En Çok Sevdiğimizden En Derin Yaramız
Prof. Dr. Kürşat Şahin YILDIRIMER

Prof. Dr. Kürşat Şahin YILDIRIMER

En Çok Sevdiğimizden En Derin Yaramız

22 Ağustos 2025 - 14:06


Hepimiz biliriz; değer verdiğimiz biriyle aramız bozulduğunda, hayatımızın en zor dönemlerinden birine gireriz. Oysa sıradan tanıdıklarla bağlarımız kopsa, içimiz en fazla biraz burkulur, sonra hayat normal akışına döner. Ama kalbimize dokunan biriyle yollarımız ayrıldığında, işte o zaman canımızın en derin yerinde bir sızı başlar. Çünkü o bağ sadece bir ilişki değil, kimliğimizin bir parçasıdır.

Sosyolog Georg Simmel bu durumu çok güzel özetler: “Yakın ilişkiler, insanın hem en büyük mutluluğu hem de en büyük kırılganlığıdır.” 

Gerçekten de en çok sevdiğimiz insan, aynı zamanda bizi en çok yaralayabilecek kişidir.

Psikiyatrist Irvin D. Yalom ise başka bir noktaya dikkat çeker: “İnsanın en büyük korkusu yalnızlıktır.” 

En değer verdiğimiz kişi bizden uzaklaştığında ya da bağlar koptuğunda, aslında yalnız kalma korkusuyla yüzleşiriz. Bu yüzden ayrılıklar sadece kalbi değil, ruhu da boşluğa sürükler.

Bir de işin psikolojik boyutunu hatırlatan Sigmund Freud vardır: “En yoğun acılarımız, kırılan bağlarımızın sonucudur.” 

Çünkü sevgiden gelen reddedilme, sadece bir ayrılık değil; aynı zamanda güvenlik ihtiyacımızın da yıkılmasıdır.

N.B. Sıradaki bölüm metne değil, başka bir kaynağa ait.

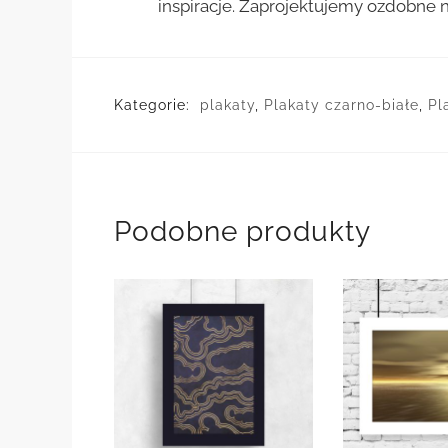
inspiracje. Zaprojektujemy ozdobne n
Kategorie:
plakaty
,
Plakaty czarno-białe
,
Pl
Podobne produkty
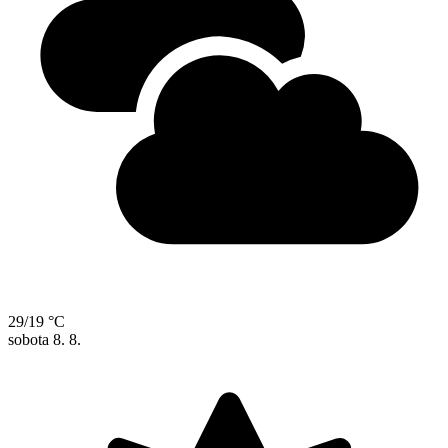
29/19 °C
sobota
8. 8.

Modern sosyolog Zygmunt Bauman ise ilişkilerin günümüzde neden bu kadar çabuk kırıldığını şu sözle açıklar: “Aşk, sürekli bir risk yönetimidir.” 

İlişkiyi sürdürmek, iki tarafın da aynı çabayı göstermesiyle mümkün. Tek taraflı emek ise çoğu zaman çatlakları büyütür.

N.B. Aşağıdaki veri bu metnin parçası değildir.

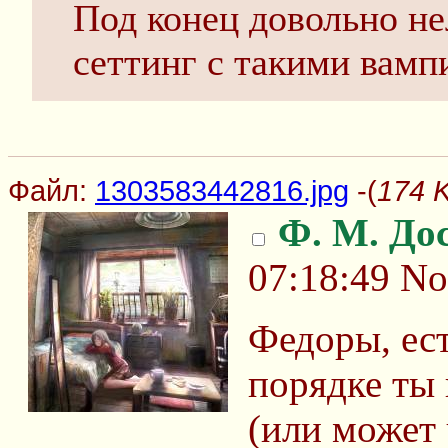
Под конец довольно н
сеттинг c такими вамп
Файл:
1303583442816.jpg
-(
174 
Ф. М. До
07:18:49
No
Федоры, ест
порядке ты
(или может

Bir düşünün… Evliliğinizin ilk yıllarında her şey çok güzeldir. Ama zamanla küçük tartışmalar, anlaşmazlıklar birikir. Önce önemsemezsiniz, “geçer” dersiniz. Fakat gün gelir, eşinizin artık sizi anlamadığını ya da sizinle aynı çabayı göstermediğini hissettiğinizde, o küçük çatlak büyümeye başlar. İşte o an, bir zamanlar en güvenli liman sandığınız evlilik bile yabancı bir denize dönüşebilir.

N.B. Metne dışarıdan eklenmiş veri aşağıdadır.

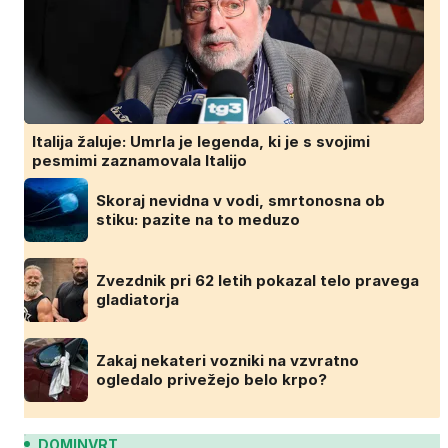
Italija žaluje: Umrla je legenda, ki je s svojimi
pesmimi zaznamovala Italijo
Skoraj nevidna v vodi, smrtonosna ob
stiku: pazite na to meduzo
Zvezdnik pri 62 letih pokazal telo pravega
gladiatorja
Zakaj nekateri vozniki na vzvratno
ogledalo privežejo belo krpo?
DOMINVRT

İşte bu yüzden en derin yaralarımızı en çok değer verdiklerimiz açar. Ama unutmayalım: her acının içinde bir yeniden doğuş ihtimali de gizlidir. Belki de kırıldığımız yerden daha güçlü büyürüz. Yeter ki yaşadığımız acıyı inkâr etmeyelim, dersini alalım.

Kalp kırılır, evet… Ama kırıldığı yerden de ışık sızar.